Why is the sunset not bluer [duplicate]

Question

My question is a duplicate of this; Clarification on Rayleigh scattering causing various sky colors. The accepted answer from the link above says that at sunset the scattering occurs farther away and does not reach the observer, which is unsatisfactory and vague to me. (not even sure if it's the right and correct answer)

It doesn't quite make sense to me that at noon, we see scattered blue light whereas, at sunset, we see the sunlight itself minus the scattered blue light. At noon or at sunset, we are not seeing the sun, but the scattered sunlight indirectly. The logic should apply both cases equally and should imply that at sunset we see bluer sky than at noon because of more scattering.

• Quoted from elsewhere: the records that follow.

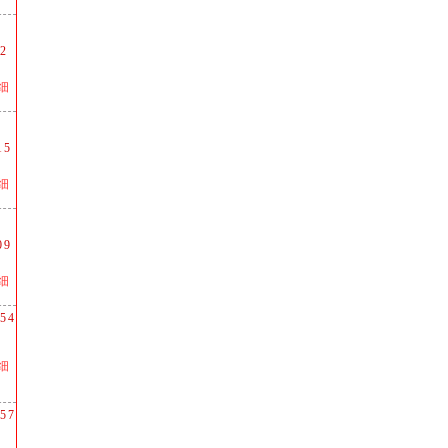
2
细
15
细
09
细
54
细
57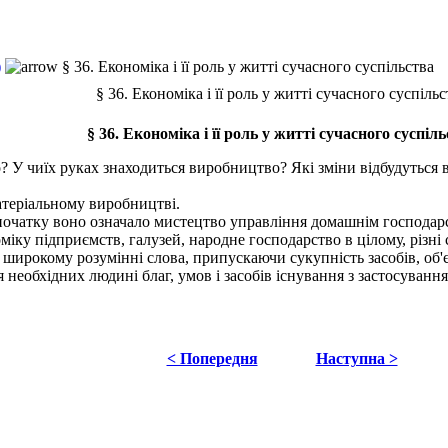
)
§ 36. Економіка і її роль у житті сучасного суспільства
§ 36. Економіка і її роль у житті сучасного суспільс
§ 36. Економіка і її роль у житті сучасного суспіл
У чиїх руках знаходиться виробництво? Які зміни відбудуться в
атеріальному виробництві.
чатку воно означало мистецтво управління домашнім господарс
міку підприємств, галузей, народне господарство в цілому, різні
 широкому розумінні слова, припускаючи сукупність засобів, об'
необхідних людині благ, умов і засобів існування з застосування
< Попередня
Наступна >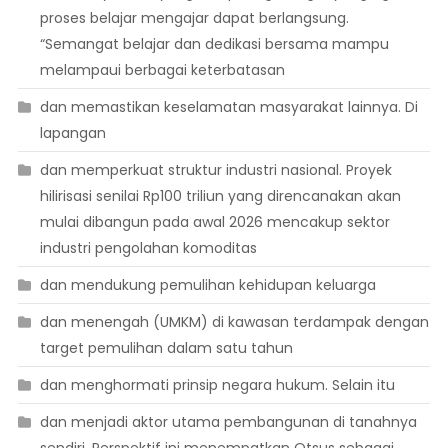
proses belajar mengajar dapat berlangsung.
“Semangat belajar dan dedikasi bersama mampu
melampaui berbagai keterbatasan
dan memastikan keselamatan masyarakat lainnya. Di
lapangan
dan memperkuat struktur industri nasional. Proyek
hilirisasi senilai Rp100 triliun yang direncanakan akan
mulai dibangun pada awal 2026 mencakup sektor
industri pengolahan komoditas
dan mendukung pemulihan kehidupan keluarga
dan menengah (UMKM) di kawasan terdampak dengan
target pemulihan dalam satu tahun
dan menghormati prinsip negara hukum. Selain itu
dan menjadi aktor utama pembangunan di tanahnya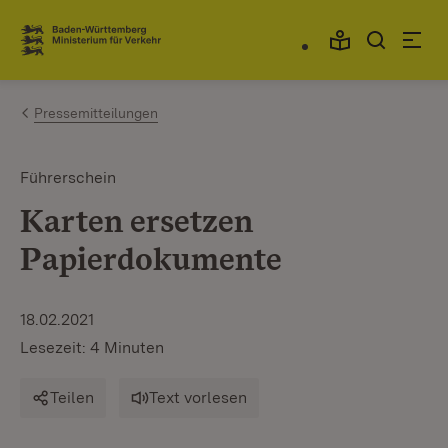
Zum Inhalt springen
Link zur Startseite
Pressemitteilungen
Führerschein
Karten ersetzen
Papierdokumente
18.02.2021
Lesezeit: 4 Minuten
Teilen
Text vorlesen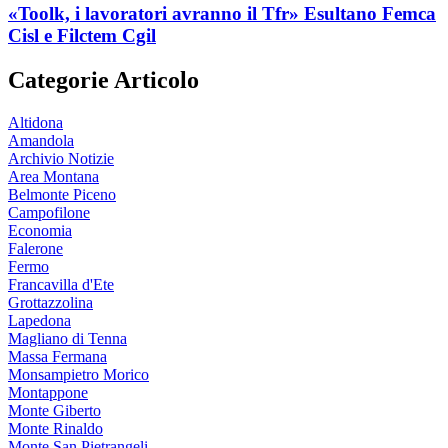
«Toolk, i lavoratori avranno il Tfr» Esultano Femca
Cisl e Filctem Cgil
Categorie Articolo
Altidona
Amandola
Archivio Notizie
Area Montana
Belmonte Piceno
Campofilone
Economia
Falerone
Fermo
Francavilla d'Ete
Grottazzolina
Lapedona
Magliano di Tenna
Massa Fermana
Monsampietro Morico
Montappone
Monte Giberto
Monte Rinaldo
Monte San Pietrangeli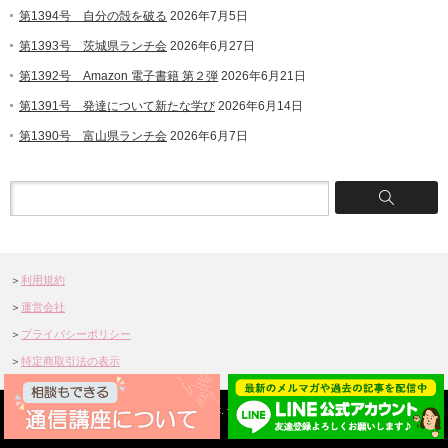
第1394号 自分の殻を破る
2026年7月5日
第1393号 茨城県ランチ会
2026年6月27日
第1392号 Amazon 電子書籍 第２弾
2026年6月21日
第1391号 発達について新たな学び
2026年6月14日
第1390号 富山県ランチ会
2026年6月7日
＞
利用規約
＞
運営会社
＞
プライバシーポリシー
＞
特定商取引法の表示
©2004-2025 Shiawasena Okaasan Inc.
子育ての悩みなら「幸せなお母さんにな
る為の子育て」
All rights reserved.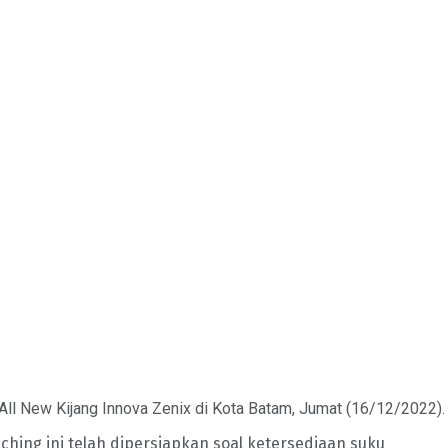
ll New Kijang Innova Zenix di Kota Batam, Jumat (16/12/2022).
ing ini telah dipersiapkan soal ketersediaan suku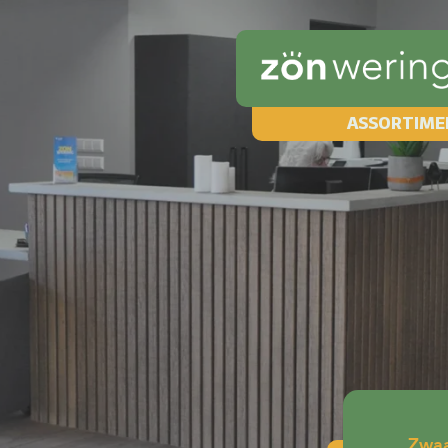
ASSORTIME
Zwa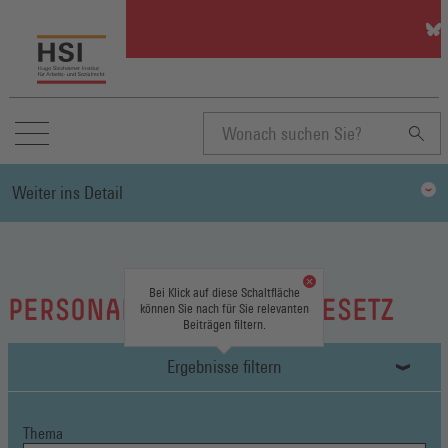
HSI
auf
Blu
(Öff
in
ein
neu
Suchbegriff
Fen
Weiter ins Detail
eingeben
Bei Klick auf diese Schaltfläche
PERSONALVERTRETUNGSGESETZ
können Sie nach für Sie relevanten
Beiträgen filtern.
Ergebnisse filtern
Thema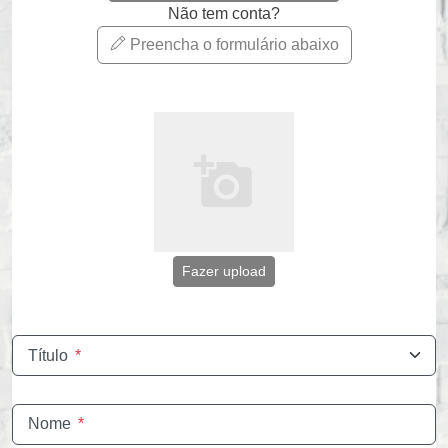
Não tem conta?
Preencha o formulário abaixo
Fazer upload
Título
*
Nome
*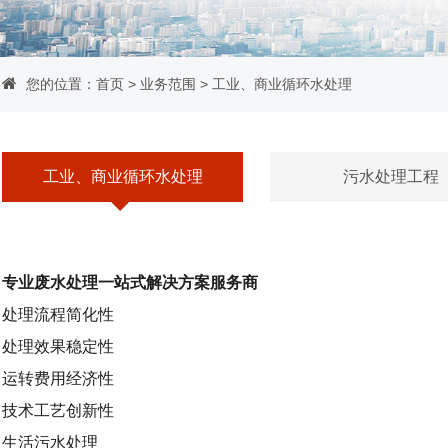
您的位置：
首页
>
业务范围
> 工业、商业循环水处理
工业、商业循环水处理
污水处理工程
专业废水处理一站式解决方案服务商
处理流程简化性
处理效果稳定性
运转费用经济性
技术工艺创新性
生活污水处理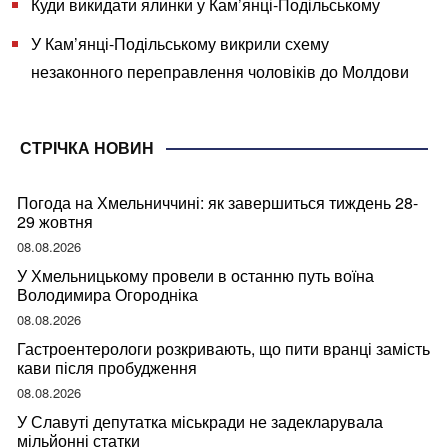
Куди викидати ялинки у Кам’янці-Подільському
У Кам’янці-Подільському викрили схему
незаконного переправлення чоловіків до Молдови
СТРІЧКА НОВИН
Погода на Хмельниччині: як завершиться тиждень 28-
29 жовтня
08.08.2026
У Хмельницькому провели в останню путь воїна
Володимира Огородніка
08.08.2026
Гастроентерологи розкривають, що пити вранці замість
кави після пробудження
08.08.2026
У Славуті депутатка міськради не задекларувала
мільйонні статки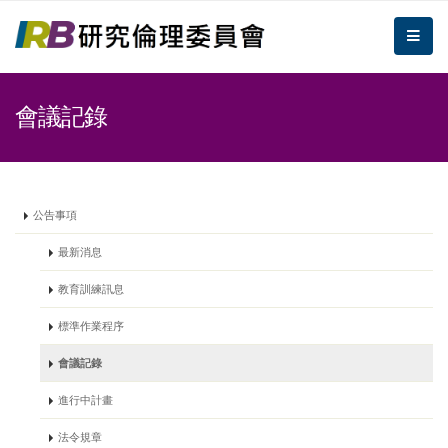
跳到主要內容區塊/Jump To Main Area
:::
倫理委員會
me
:::
會議記錄
公告事項
最新消息
教育訓練訊息
標準作業程序
會議記錄
進行中計畫
法令規章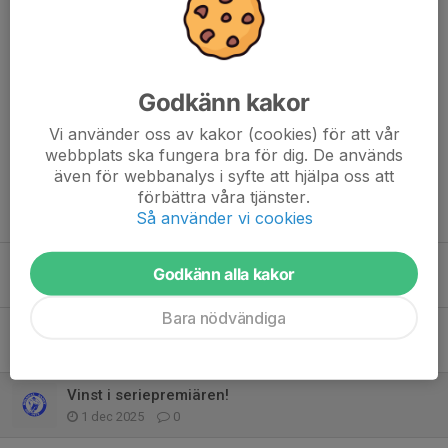
Dela nyhet
Godkänn kakor
Kommentarer
Vi använder oss av kakor (cookies) för att vår
webbplats ska fungera bra för dig. De används
även för webbanalys i syfte att hjälpa oss att
förbättra våra tjänster.
Tidigare nyheter
Så använder vi cookies
Mölndal Bandy C till Final i Supertrean
Godkänn alla kakor
24 mar, 13:25
0
Bara nödvändiga
Höjden en munsbit för c-laget!
8 dec 2025
0
Vinst i seriepremiären!
1 dec 2025
0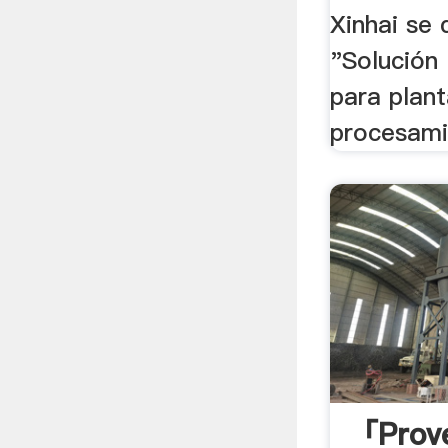
Xinhai se 
"Solución
para plan
procesamie
「prov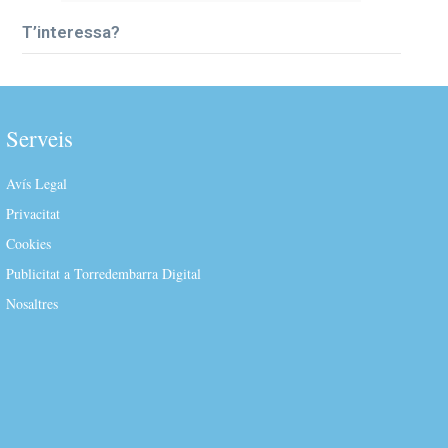
T’interessa?
Serveis
Avís Legal
Privacitat
Cookies
Publicitat a Torredembarra Digital
Nosaltres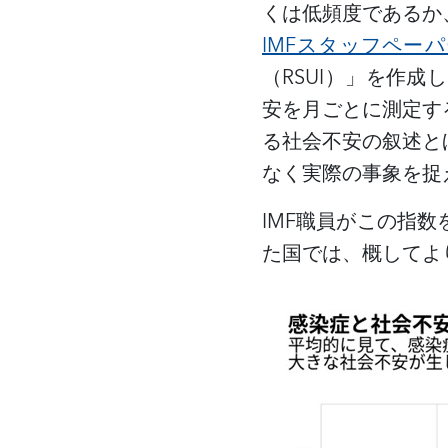
くは低頻度であるか
IMFスタッフペー
（
RSUI）」を作成
安を月ごとに測定す
る社会不安の叙述と
なく実際の事象を捉
IMF職員がこの指
た国では、概してよ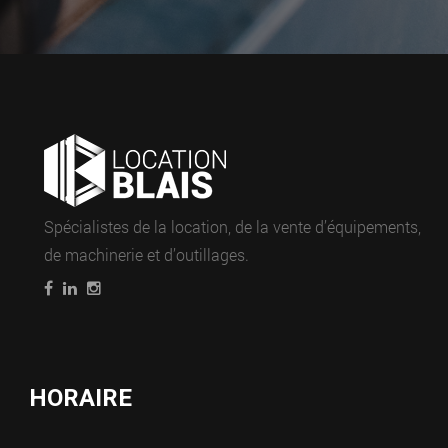
Spécialistes de la location, de la vente d’équipements,
de machinerie et d’outillages.
HORAIRE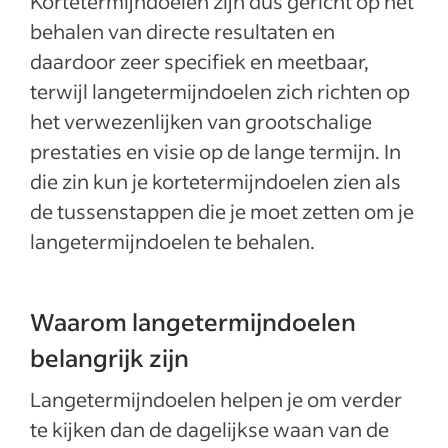
Kortetermijndoelen zijn dus gericht op het
behalen van directe resultaten en
daardoor zeer specifiek en meetbaar,
terwijl langetermijndoelen zich richten op
het verwezenlijken van grootschalige
prestaties en visie op de lange termijn. In
die zin kun je kortetermijndoelen zien als
de tussenstappen die je moet zetten om je
langetermijndoelen te behalen.
Waarom langetermijndoelen
belangrijk zijn
Langetermijndoelen helpen je om verder
te kijken dan de dagelijkse waan van de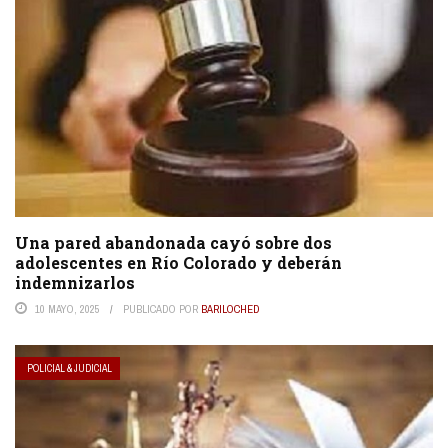
Una pared abandonada cayó sobre dos
adolescentes en Río Colorado y deberán
indemnizarlos
10 MAYO, 2025
PUBLICADO POR
BARILOCHED
POLICIAL & JUDICIAL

Please let me know if this duplicate question was unnecessary because the accepted answer from the link above was enough to answer the question.

Answer 1

From one of your comments to other answers:

I think the sunlight doesn't lose its blue that much on the way to the point where red scattering dominates.

Why wouldn't it be able to?

Rayleigh scattering has cross section proportional to $\lambda^{-4}$. The spectrum of light illuminating the volume scattering it gets multiplied by $\lambda^{-4}$, which indeed makes smaller wavelengths amplified more than larger ones. This indeed makes the scattered light, when seen immediately after scattering, bluer.

But on the other hand, this same scattering mechanism removes corresponding amount of power from the light that hasn't gotten scattered and continues propagating forwards. What we now have is this factor of the scattering cross section getting into the exponent of the Beer-Lambert law. In the limit of large distance $d$, the factor $\lambda^{-4}\exp(-d \lambda^{-4})$ has a reddening effect, not bluing. Here the distance you have to take into account is the sum of 1) distance traversed before scattering and 2) distance traversed to you after scattering.

Now, even if you take into account double scattering, which would give you a second factor of $\lambda^{-4}$, you'll still get $(\lambda^{-4})^2\exp(-d_\Sigma \lambda^{-4})$ where $d_\Sigma$ is the sum of distances traversed by the sunlight 1) before first scattering, 2) between first and second scatterings and 3) after second scattering until it got to you. This is even larger distance, and exponential function in the above mentioned expression, again, is much more selective by wavelength than the simple power in the factor it's multiplied by.

The result of this reddening, apart from the orange solar disk, is the phenomenon of Belt of Venus — the area of the sky on the opposite of the solar azimuth, which has purple-red color.

There's also a peculiarity of the Earth atmosphere that fools humans into thinking that the blue sky at day and blue sky at twilight have the same reason. Actually, if the atmosphere had no ozone, twilights also wouldn't even be as blue as they are. Beer-Lambert law would have much greater effect. On the Earth the twilight is blue because the sunlight, traveling in the upper parts of the atmosphere, gets absorbed in the red part of the spectrum by the Chappuis absorption band of ozone. If not the ozone layer, twilights would actually have sandy-brown color.

Answer 2

When you look at the sun overhead (not advisable) you see the white light from the sun with a little bit of the blue scattered horizontally. The blue sky is blue light scattered from sunbeams going elsewhere. When the sun is near your horizon, its light passes through a much greater distance of dense atmosphere, and most of the blue is lost from the beam to give other people a blue sky.

Answer 3

Considering 11 km as the thickness of the atmosphere that scatters the blue light, when the sun is just at the horizon, the length travelled by the sun light is:

$$l = \sqrt{(6371+11)^2 - 6371^2} = 374 km.$$

When that rays come to the place where we are looking at the horizon, much of the blue components were already scattered along the long journey through the atmosphere.

We see light deprived from bluish frequencies, what look reddish to our eyes.

Answer 4

The Rayleigh scattering cross-section from nitrogen molecules is around $1.6\times 10^{-30}$ m$^2$ at 400 nm (blue light). At sea level, there are about $2\times 10^{25}$ molecules per cubic metre. The mean free path of a blue photon is therefore 31 km. Since the Earth's atmosphere has a scale height of around 8 km, then the vast majority of photons travelling from the Sun at zenith, directly towards the ground, make it to sea level. Hence the colour of the Sun is changed very little when it is overhead.

It is also the case that because the mean free path of a blue photon is greater than the atmospheric scale height, that most photons that are scattered, are only scattered once before reaching the ground, because the location where they are scattered is closer than their mean free path to the observer.

On the contrary, when we look towards the horizon, the path length through the atmosphere is drastically increased. When the Sun is 5 degrees above the horizon (about 20-30 minutes before sunset) the "airmass" that photons must pass through is increased by a factor of 10. So now there are roughly 3 mean free paths of nitrogen in the way of direct photons from the Sun and there is therefore almost no chance of a blue photon traversing this without being scattered. Further, any blue photons that are scattered through a small angle are also unlikely to make it to the observer, because they will be multiply scattered. The result is that blue photons are almost absent from a direct line towards the Sun.